[Data shown Boundary: Start]

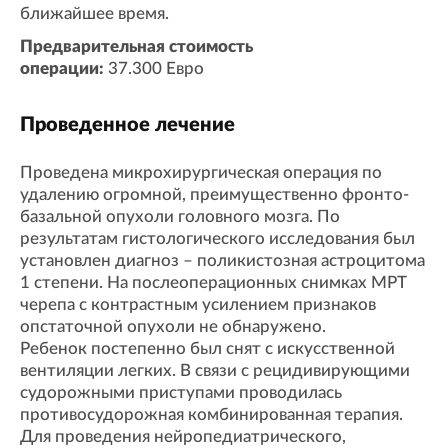
ближайшее время.
Предварительная стоимость
операции:
37.300 Евро
Проведенное лечение
Проведена микрохирургическая операция по
удалению огромной, преимущественно фронто-
базальной опухоли головного мозга. По
результатам гистологического исследования был
установлен диагноз – поликистозная астроцитома
1 степени. На послеоперационных снимках МРТ
черепа с контрастным усилением признаков
опстаточной опухоли не обнаружено.
Ребенок постепенно был снят с искусственной
вентиляции легких. В связи с рецидивирующими
судорожными приступами проводилась
противосудорожная комбинированная терапия.
Для проведения нейропедиатрического,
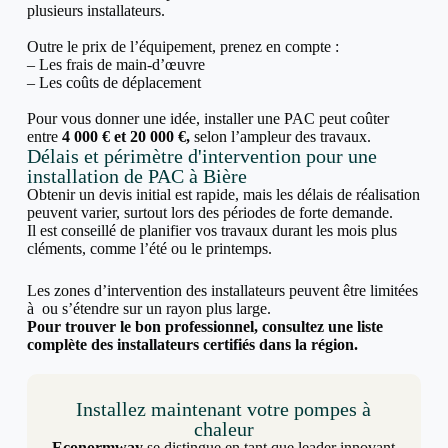
plusieurs installateurs.
Outre le prix de l’équipement, prenez en compte :
– Les frais de main-d’œuvre
– Les coûts de déplacement
Pour vous donner une idée, installer une PAC peut coûter
entre
4 000 € et 20 000 €,
selon l’ampleur des travaux.
Délais et périmètre d'intervention pour une
installation de PAC à Bière
Obtenir un devis initial est rapide, mais les délais de réalisation
peuvent varier, surtout lors des périodes de forte demande.
Il est conseillé de planifier vos travaux durant les mois plus
cléments, comme l’été ou le printemps.
Les zones d’intervention des installateurs peuvent être limitées
à ou s’étendre sur un rayon plus large.
Pour trouver le bon professionnel, consultez une liste
complète des installateurs certifiés dans la région.
Installez maintenant votre pompes à
chaleur
Econormway
se distingue en tant que leader innovant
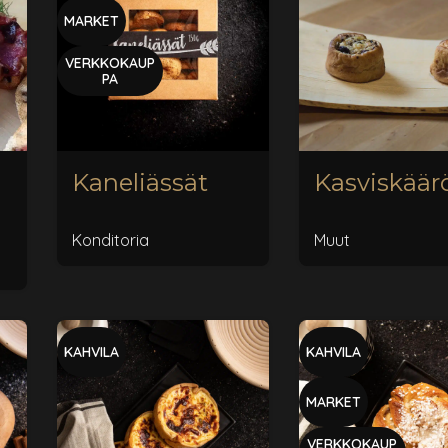
MARKET
VERKKOKAUP
PA
Kaneliässät
Kasviskäär
Konditoria
Muut
KAHVILA
KAHVILA
MARKET
VERKKOKAUP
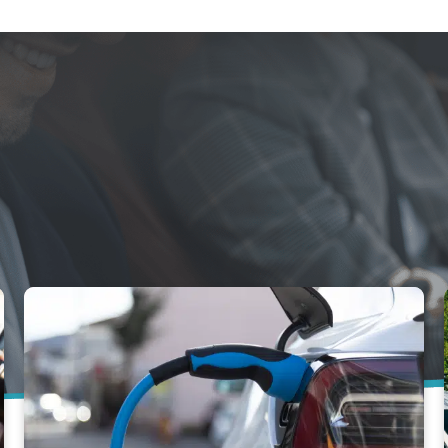
ent exigeant ou pour faciliter vos opérations in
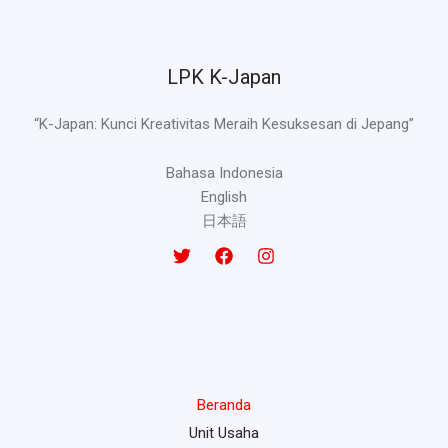
LPK K-Japan
“K-Japan: Kunci Kreativitas Meraih Kesuksesan di Jepang”
Bahasa Indonesia
English
日本語
Beranda
Unit Usaha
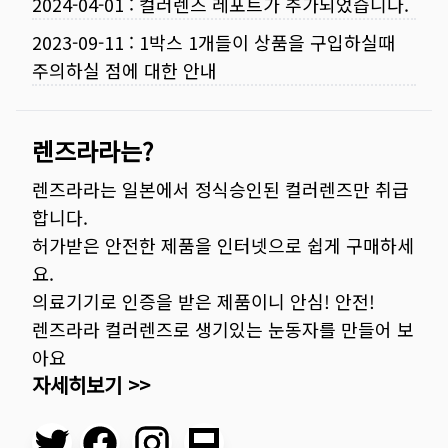
2024-04-01
:
컬러렌즈 레포트가 추가되었습니다.
2023-09-11
:
1박스 1개들이 상품을 구입하실때
주의하실 점에 대한 안내
렌즈라라는?
렌즈라라는 일본에서 정식승인된 컬러렌즈만 취급
합니다.
허가받은 안전한 제품을 인터넷으로 쉽게 구매하세
요.
의료기기로 인증을 받은 제품이니 안심! 안전!
렌즈라라 컬러렌즈로 생기있는 눈동자를 만들어 보
아요
자세히보기 >>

[Data shown Boundary: End]

Work required:
Give back the whole listing exactly; no pictures.

Reply to the exercise:
ближайшее время.
Предварительная стоимость
операции:
37.300 Евро
Проведенное лечение
Проведена микрохирургическая операция по
удалению огромной, преимущественно фронто-
базальной опухоли головного мозга. По
результатам гистологического исследования был
установлен диагноз – поликистозная астроцитома
1 степени. На послеоперационных снимках МРТ
черепа с контрастным усилением признаков
опстаточной опухоли не обнаружено.
Ребенок постепенно был снят с искусственной
вентиляции легких. В связи с рецидивирующими
судорожными приступами проводилась
противосудорожная комбинированная терапия.
Для проведения нейропедиатрического,
plusieurs installateurs.
Outre le prix de l’équipement, prenez en compte :
– Les frais de main-d’œuvre
– Les coûts de déplacement
Pour vous donner une idée, installer une PAC peut coûter
entre
4 000 € et 20 000 €,
selon l’ampleur des travaux.
Délais et périmètre d'intervention pour une
installation de PAC à Bière
Obtenir un devis initial est rapide, mais les délais de réalisation
peuvent varier, surtout lors des périodes de forte demande.
Il est conseillé de planifier vos travaux durant les mois plus
cléments, comme l’été ou le printemps.
Les zones d’intervention des installateurs peuvent être limitées
à ou s’étendre sur un rayon plus large.
Pour trouver le bon professionnel, consultez une liste
complète des installateurs certifiés dans la région.
Installez maintenant votre pompes à
chaleur
Econormway
se distingue en tant que leader innovant
MARKET
VERKKOKAUP
PA
Kaneliässät
Kasviskäär
Konditoria
Muut
KAHVILA
KAHVILA
MARKET
VERKKOKAUP
ent exigeant ou pour faciliter vos opérations in
LPK K-Japan
“K-Japan: Kunci Kreativitas Meraih Kesuksesan di Jepang”
Bahasa Indonesia
English
日本語
Beranda
Unit Usaha
2024-04-01
:
컬러렌즈 레포트가 추가되었습니다.
2023-09-11
:
1박스 1개들이 상품을 구입하실때
주의하실 점에 대한 안내
렌즈라라는?
렌즈라라는 일본에서 정식승인된 컬러렌즈만 취급
합니다.
허가받은 안전한 제품을 인터넷으로 쉽게 구매하세
요.
의료기기로 인증을 받은 제품이니 안심! 안전!
렌즈라라 컬러렌즈로 생기있는 눈동자를 만들어 보
아요
자세히보기 >>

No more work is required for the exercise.